# [What you are asked to do]
Return exactly the lines of the entries, from the one with "presenza forte e" to the last.

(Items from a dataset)
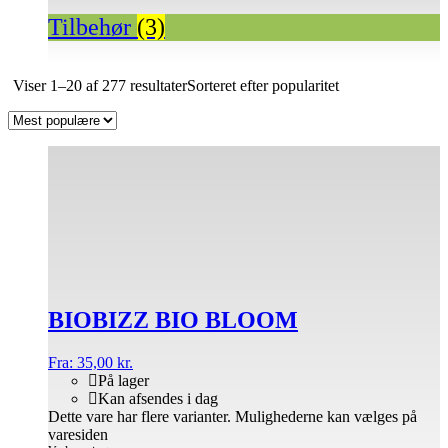
Tilbehør
(3)
Viser 1–20 af 277 resultater
Sorteret efter popularitet
BIOBIZZ BIO BLOOM
Fra:
35,00
kr.
På lager
Kan afsendes i dag
Dette vare har flere varianter. Mulighederne kan vælges på
varesiden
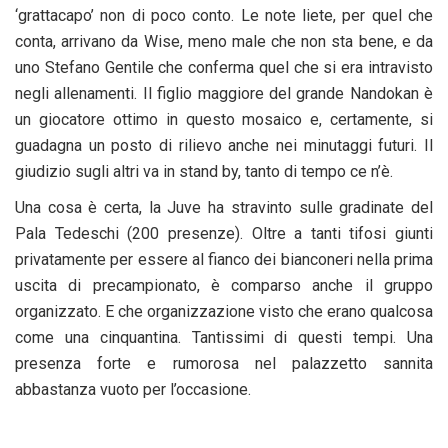
‘grattacapo’ non di poco conto. Le note liete, per quel che
conta, arrivano da Wise, meno male che non sta bene, e da
uno Stefano Gentile che conferma quel che si era intravisto
negli allenamenti. Il figlio maggiore del grande Nandokan è
un giocatore ottimo in questo mosaico e, certamente, si
guadagna un posto di rilievo anche nei minutaggi futuri. Il
giudizio sugli altri va in stand by, tanto di tempo ce n’è.
Una cosa è certa, la Juve ha stravinto sulle gradinate del
Pala Tedeschi (200 presenze). Oltre a tanti tifosi giunti
privatamente per essere al fianco dei bianconeri nella prima
uscita di precampionato, è comparso anche il gruppo
organizzato. E che organizzazione visto che erano qualcosa
come una cinquantina. Tantissimi di questi tempi. Una
presenza forte e rumorosa nel palazzetto sannita
abbastanza vuoto per l’occasione.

# [Answer for the task]
presenza forte e rumorosa nel palazzetto sannita
abbastanza vuoto per l’occasione.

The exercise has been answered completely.